Филофей закрыл глаза и вполголоса начал читать «Отче наш».

– Ты прогнал наших богов, а своего не дал, – перебил Пантила с болью в голосе. – Зачем так? На пустое место пришли бухарцы. И теперь Певлор принял их веру – луну, а не крест.

– Это луна варваров. Певлор ошибся.

– Зато бог бухарцев добрее. Бухарцы будут торговать.

– Я тоже вёз для вас подарки и на три года освободил бы от ясака, – сказал Филофей и задумчиво добавил. – Но я опоздал, князь Пантила.
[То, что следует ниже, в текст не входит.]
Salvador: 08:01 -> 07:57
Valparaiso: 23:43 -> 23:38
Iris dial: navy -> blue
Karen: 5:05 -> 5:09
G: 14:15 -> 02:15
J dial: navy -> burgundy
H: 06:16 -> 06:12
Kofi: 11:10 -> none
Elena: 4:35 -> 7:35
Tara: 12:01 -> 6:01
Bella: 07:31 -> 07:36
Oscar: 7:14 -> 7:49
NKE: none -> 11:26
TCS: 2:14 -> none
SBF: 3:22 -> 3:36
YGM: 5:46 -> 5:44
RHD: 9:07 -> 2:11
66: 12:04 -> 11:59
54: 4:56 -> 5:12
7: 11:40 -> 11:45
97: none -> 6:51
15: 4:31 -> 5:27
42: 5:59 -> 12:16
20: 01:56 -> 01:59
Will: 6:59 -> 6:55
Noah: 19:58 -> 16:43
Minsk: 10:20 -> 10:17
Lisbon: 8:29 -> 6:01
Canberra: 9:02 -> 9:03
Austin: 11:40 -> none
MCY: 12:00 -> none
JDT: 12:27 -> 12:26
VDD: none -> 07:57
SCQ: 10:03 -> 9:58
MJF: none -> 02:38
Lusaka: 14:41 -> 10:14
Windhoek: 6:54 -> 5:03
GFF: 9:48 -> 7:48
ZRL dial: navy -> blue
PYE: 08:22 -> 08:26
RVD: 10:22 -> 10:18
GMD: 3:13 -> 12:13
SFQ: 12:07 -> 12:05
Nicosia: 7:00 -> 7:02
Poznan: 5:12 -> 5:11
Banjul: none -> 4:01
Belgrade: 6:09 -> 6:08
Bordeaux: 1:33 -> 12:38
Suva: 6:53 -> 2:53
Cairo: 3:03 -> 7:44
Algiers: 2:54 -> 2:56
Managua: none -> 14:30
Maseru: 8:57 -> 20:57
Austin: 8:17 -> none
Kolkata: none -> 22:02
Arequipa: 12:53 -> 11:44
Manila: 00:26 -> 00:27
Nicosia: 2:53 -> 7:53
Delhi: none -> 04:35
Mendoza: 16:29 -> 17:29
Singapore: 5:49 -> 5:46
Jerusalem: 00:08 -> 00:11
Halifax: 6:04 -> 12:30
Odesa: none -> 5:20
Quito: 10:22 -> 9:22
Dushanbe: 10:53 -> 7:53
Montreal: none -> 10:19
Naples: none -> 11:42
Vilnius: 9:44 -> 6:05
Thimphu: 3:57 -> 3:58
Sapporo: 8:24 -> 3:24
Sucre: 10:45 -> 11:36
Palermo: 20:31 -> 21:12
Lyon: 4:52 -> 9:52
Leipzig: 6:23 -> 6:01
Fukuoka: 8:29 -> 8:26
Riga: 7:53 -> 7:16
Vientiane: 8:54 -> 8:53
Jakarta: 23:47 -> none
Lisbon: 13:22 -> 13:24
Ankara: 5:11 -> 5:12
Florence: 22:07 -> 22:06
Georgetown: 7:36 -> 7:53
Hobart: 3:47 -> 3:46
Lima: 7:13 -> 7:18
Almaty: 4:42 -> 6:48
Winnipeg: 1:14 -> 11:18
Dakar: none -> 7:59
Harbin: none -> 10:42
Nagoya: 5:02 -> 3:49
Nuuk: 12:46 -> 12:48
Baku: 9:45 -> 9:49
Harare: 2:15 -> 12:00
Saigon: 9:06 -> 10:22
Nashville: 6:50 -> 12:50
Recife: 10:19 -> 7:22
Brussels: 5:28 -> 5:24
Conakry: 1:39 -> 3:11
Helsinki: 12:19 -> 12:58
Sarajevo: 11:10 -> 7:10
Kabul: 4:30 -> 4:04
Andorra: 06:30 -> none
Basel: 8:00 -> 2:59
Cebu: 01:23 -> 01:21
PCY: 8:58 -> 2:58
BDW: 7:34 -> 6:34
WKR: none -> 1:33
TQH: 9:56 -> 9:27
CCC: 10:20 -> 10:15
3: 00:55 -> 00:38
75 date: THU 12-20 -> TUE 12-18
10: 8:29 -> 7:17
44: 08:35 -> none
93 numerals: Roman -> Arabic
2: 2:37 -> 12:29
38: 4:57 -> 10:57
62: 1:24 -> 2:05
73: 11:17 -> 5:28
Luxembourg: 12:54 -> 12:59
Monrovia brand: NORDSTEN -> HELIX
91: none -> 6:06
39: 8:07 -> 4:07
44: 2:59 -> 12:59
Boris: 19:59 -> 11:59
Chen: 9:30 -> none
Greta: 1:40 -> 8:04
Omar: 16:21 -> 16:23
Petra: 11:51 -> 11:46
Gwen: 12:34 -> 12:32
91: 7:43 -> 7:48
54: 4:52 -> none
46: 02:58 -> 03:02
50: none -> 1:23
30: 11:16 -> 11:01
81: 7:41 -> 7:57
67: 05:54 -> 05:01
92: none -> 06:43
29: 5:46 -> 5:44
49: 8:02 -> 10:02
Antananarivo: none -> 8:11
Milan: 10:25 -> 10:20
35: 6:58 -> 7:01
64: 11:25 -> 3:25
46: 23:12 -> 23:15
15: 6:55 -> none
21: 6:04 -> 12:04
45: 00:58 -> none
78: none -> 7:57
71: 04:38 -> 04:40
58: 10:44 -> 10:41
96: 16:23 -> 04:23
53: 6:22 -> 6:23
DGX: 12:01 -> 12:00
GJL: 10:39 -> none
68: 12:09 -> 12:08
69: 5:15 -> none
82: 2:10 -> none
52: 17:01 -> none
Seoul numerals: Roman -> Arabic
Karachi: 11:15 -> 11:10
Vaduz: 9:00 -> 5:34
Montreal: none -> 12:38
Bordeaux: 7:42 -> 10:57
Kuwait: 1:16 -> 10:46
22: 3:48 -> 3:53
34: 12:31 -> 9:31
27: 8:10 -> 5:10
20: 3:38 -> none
– Значит, бог бухарцев обманул вашего бога. Он хитрее.

– Хитрость – оружие слабых, – Филофей смотрел в дыру в верхушке чума. – А я вёл вас к самому сильному богу. Сибирью владеет русский царь, а не хан бухарцев. Разве русский царь стал бы молиться слабому богу?

– Пусть тогда твой сильный бог спасёт тебя! – рассердился Пантила.

– Я уже спасён, – спокойно ответил Филофей.

Он догадался, что остяки переступили черту и дальше не остановятся.

– Что вы хотите сделать со мной?

– Ахута взбесился, как барсук. Он отдал свой старый чум, чтобы сжечь тебя, растоптать угли и бросить в Обь.

Филофея передёрнуло под верёвками. Вот, значит, что ему уготовили…

– Ты тоже будешь жечь меня, Пантила?

– Я не буду! – крикнул Пантила и встал. – Я не говорил бухарцам их священные слова, я не ходил стрелять по твоим людям, я не буду жечь тебя! Я не хочу этого! Но я ничего не могу изменить!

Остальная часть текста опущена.